Richard Alan Gould (born 1970) is a British military officer, executive and sports administrator, who since February 2023 has been CEO of the England and Wales Cricket Board.

==Early life==
The younger son of retired football manager Bobby Gould, he was educated at Bristol Grammar School (1981–88) before entering the Royal Military Academy, Sandhurst (SMC, Strategic and Military Leadership 1989–90). He then pursued further studies at Cranfield University (JDSC, Military and Strategic Leadership 1996) and Harvard Business School (AMP, Business/Commerce, General 2006).

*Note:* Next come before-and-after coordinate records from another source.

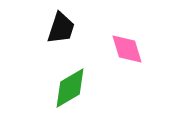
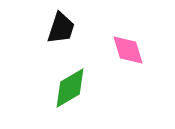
pink diamond: moved 1 px right, 1 px down
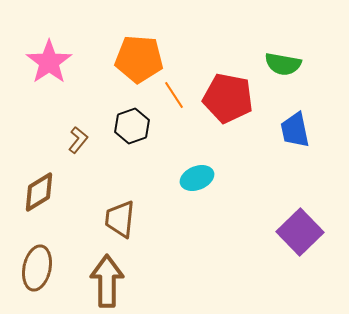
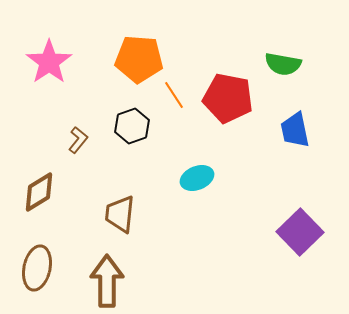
brown trapezoid: moved 5 px up
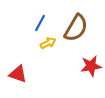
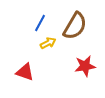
brown semicircle: moved 1 px left, 2 px up
red star: moved 6 px left
red triangle: moved 7 px right, 2 px up
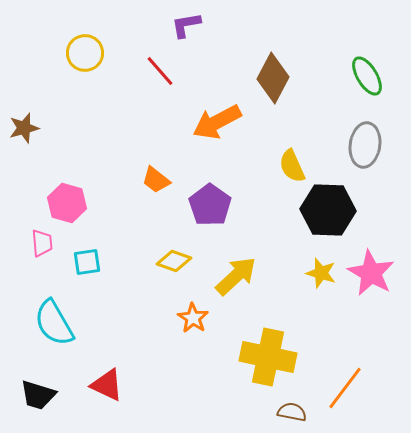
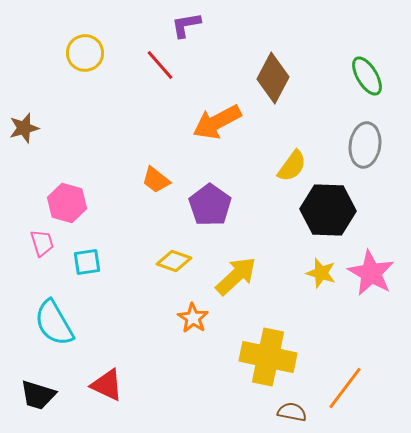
red line: moved 6 px up
yellow semicircle: rotated 120 degrees counterclockwise
pink trapezoid: rotated 12 degrees counterclockwise
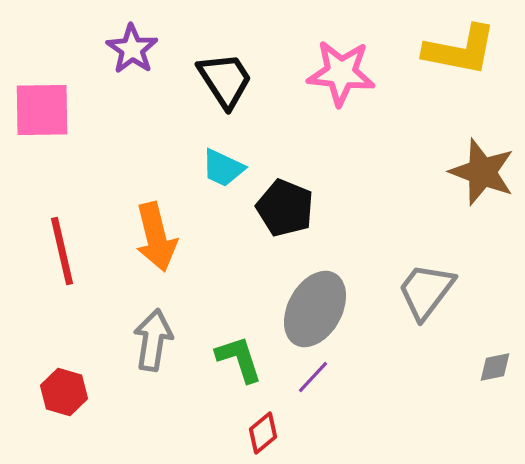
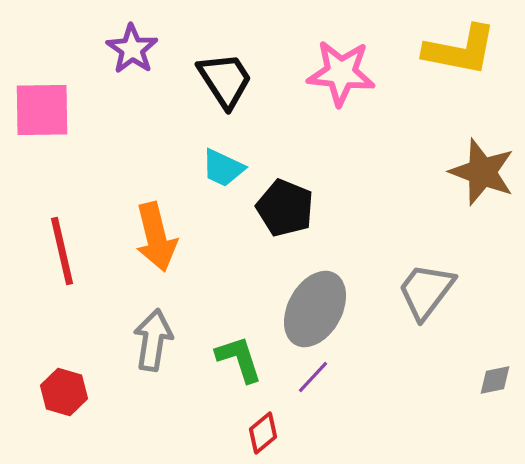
gray diamond: moved 13 px down
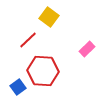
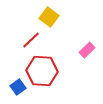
red line: moved 3 px right
pink rectangle: moved 1 px down
red hexagon: moved 1 px left
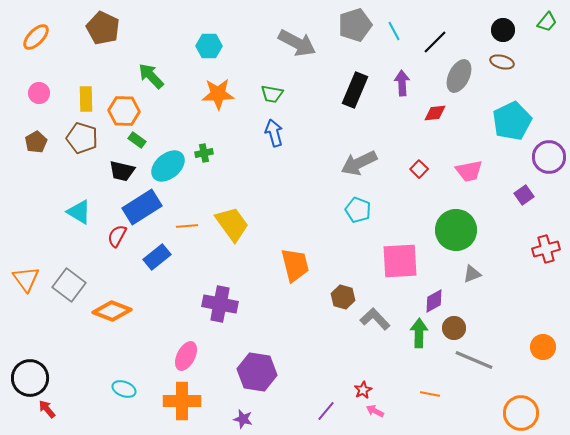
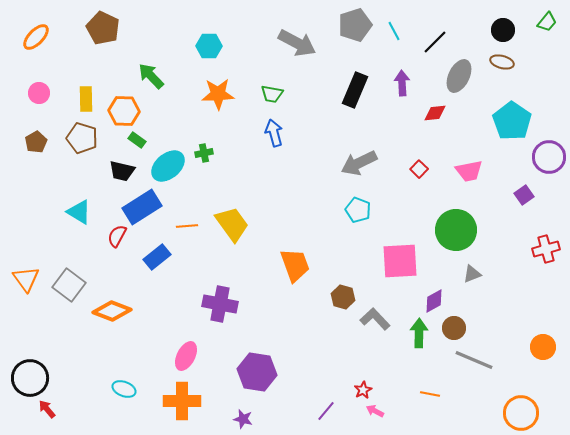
cyan pentagon at (512, 121): rotated 12 degrees counterclockwise
orange trapezoid at (295, 265): rotated 6 degrees counterclockwise
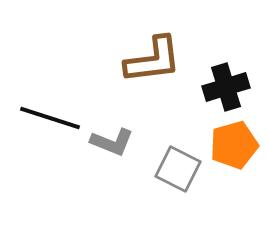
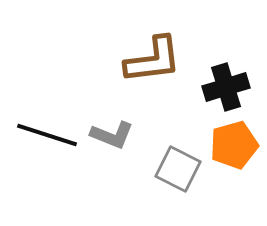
black line: moved 3 px left, 17 px down
gray L-shape: moved 7 px up
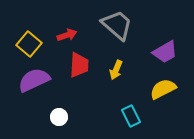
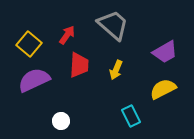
gray trapezoid: moved 4 px left
red arrow: rotated 36 degrees counterclockwise
white circle: moved 2 px right, 4 px down
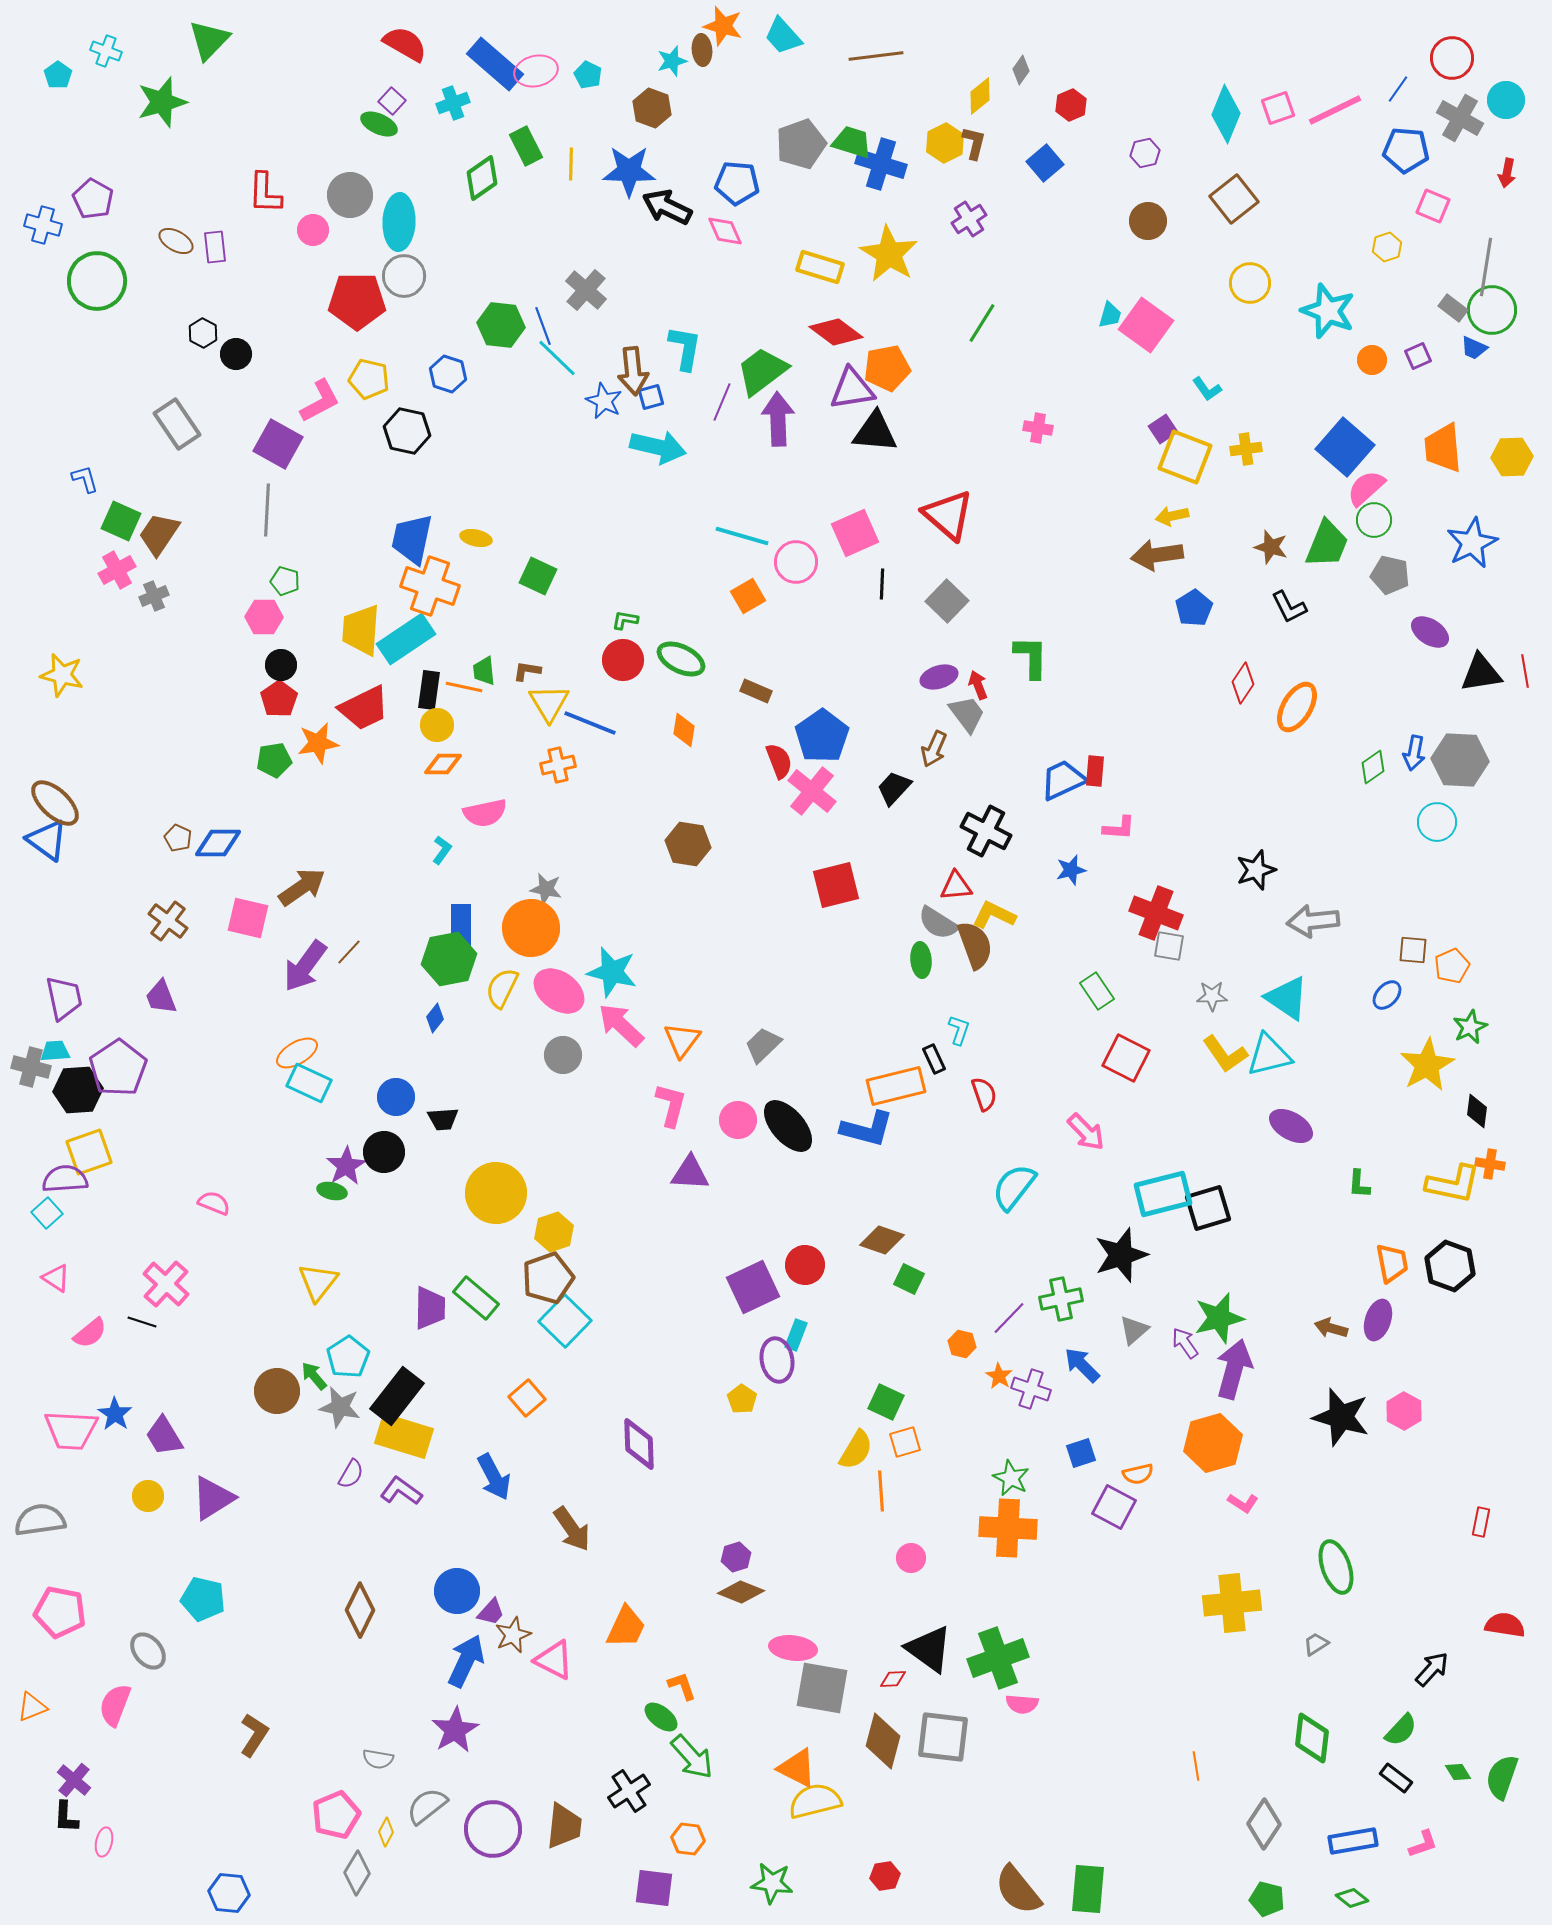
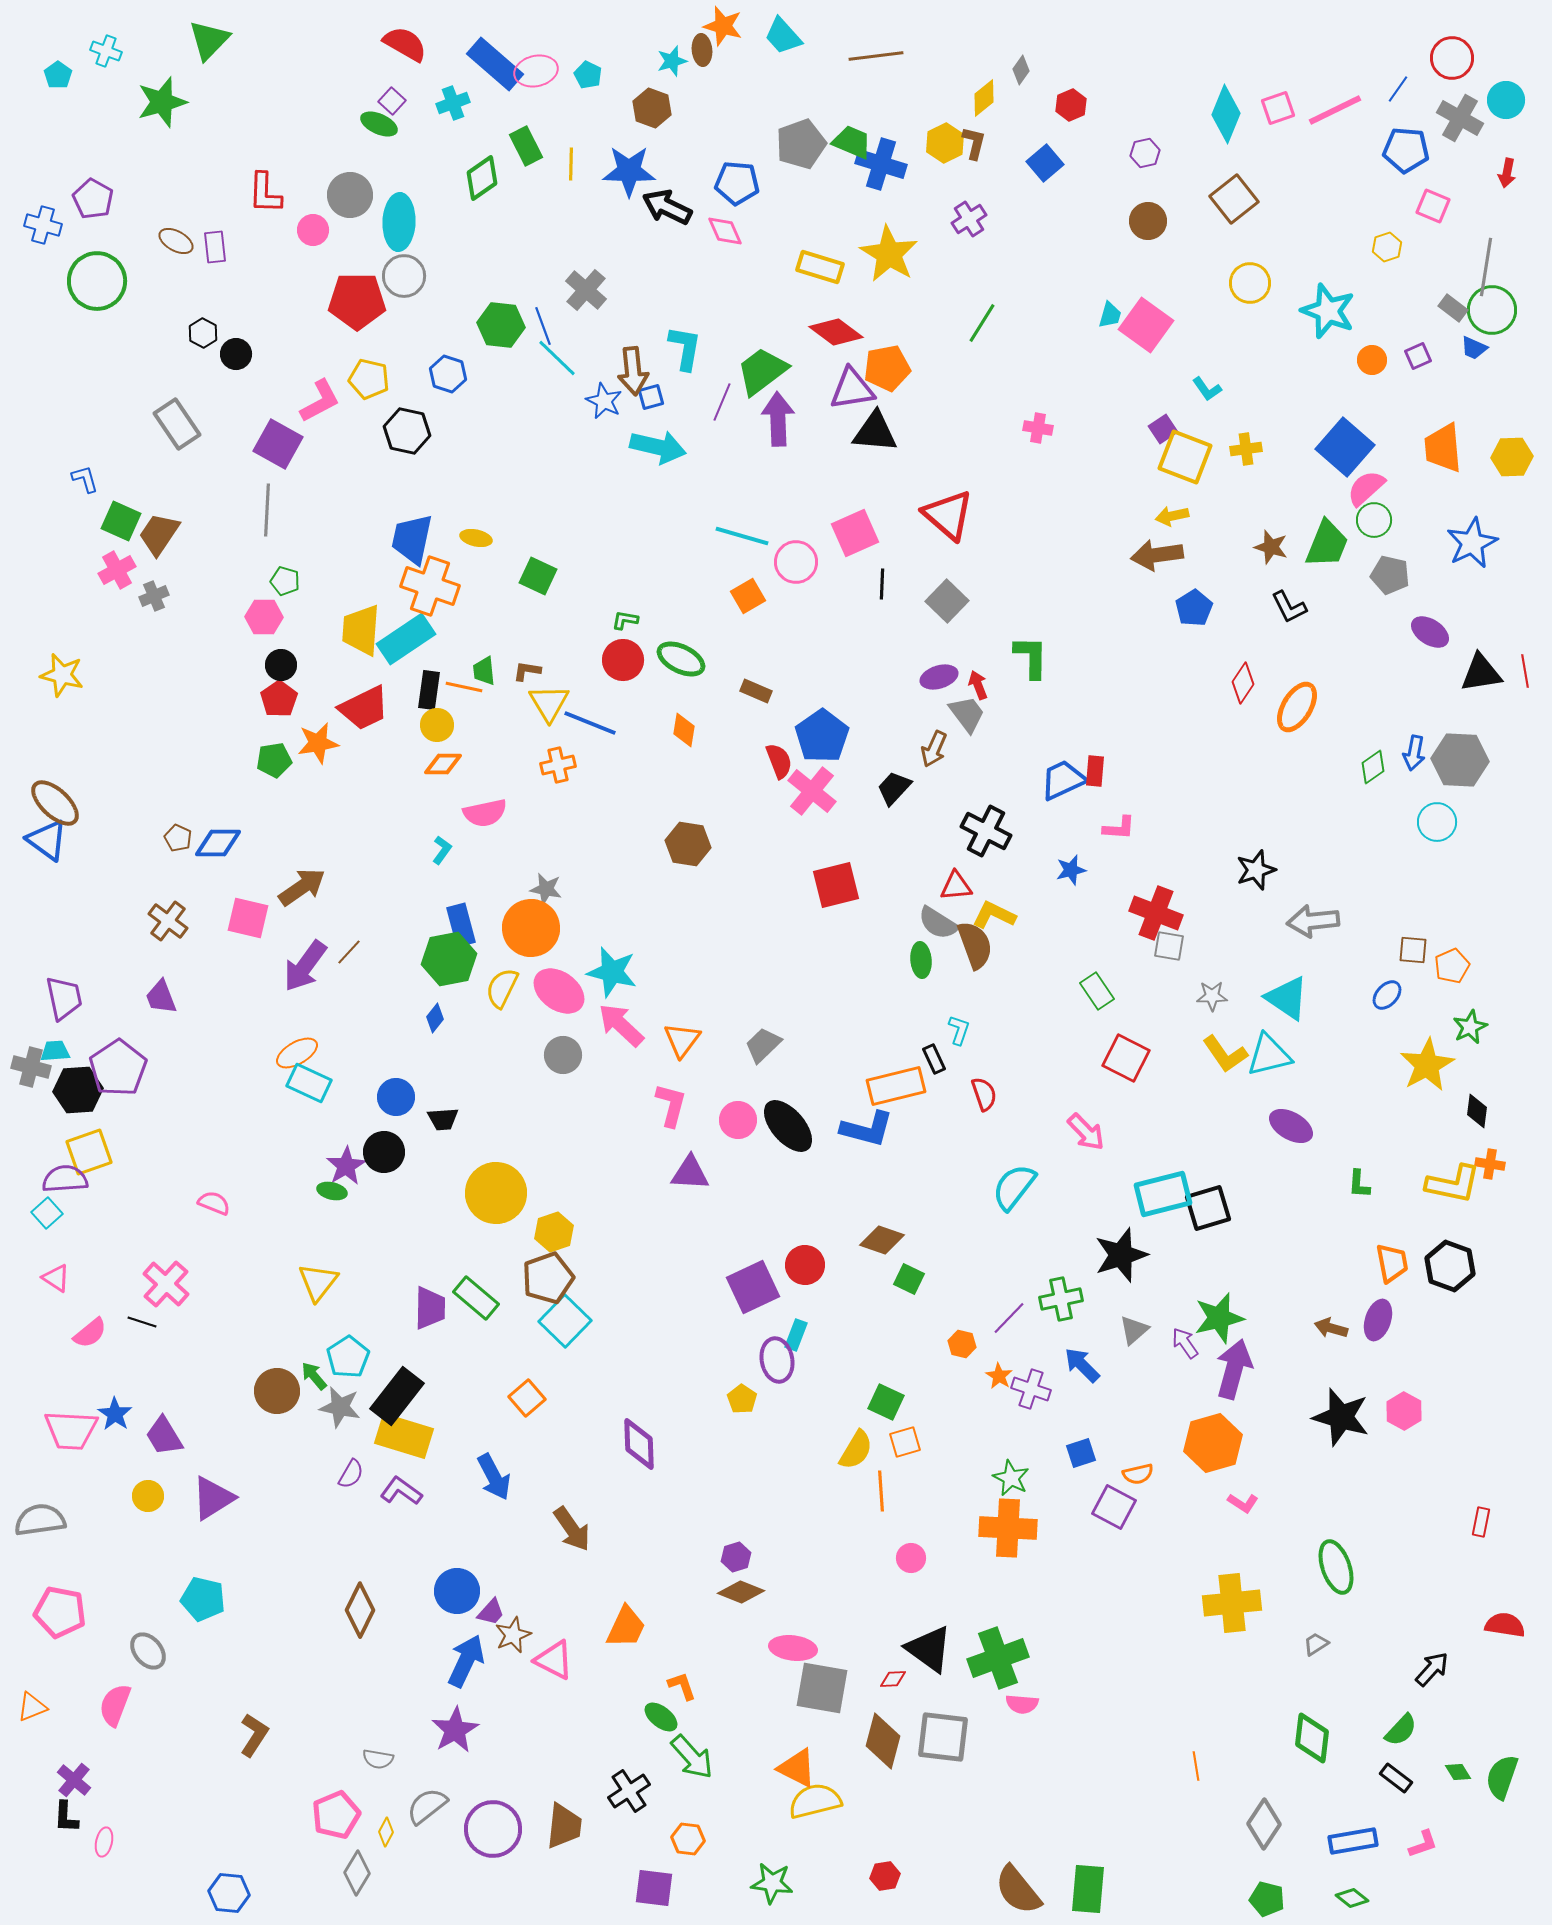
yellow diamond at (980, 96): moved 4 px right, 2 px down
green trapezoid at (852, 142): rotated 6 degrees clockwise
blue rectangle at (461, 925): rotated 15 degrees counterclockwise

Commissioned into the 1st Royal Tank Regiment, Gould was a tank commander (1990–2001), being promoted Major before leaving the army and entering sports administration.

==Career==
Gould was Commercial Director of Bristol City Football Club (2001–05). He subsequently became CEO of Somerset County Cricket Club (2005–11), before joining Surrey County Cricket Club where he replaced Paul Sheldon at the Oval as CEO (2011–21).

Gould's departure from Surrey CCC was announced on 14 May 2021 upon his appointment as Chief Executive of Bristol City FC.

In October 2022 Gould was appointed Chief Executive of the England and Wales Cricket Board, taking office in February 2023.

Gould is an Honorary Life Vice President of Surrey CCC and a member of Marylebone Cricket Club.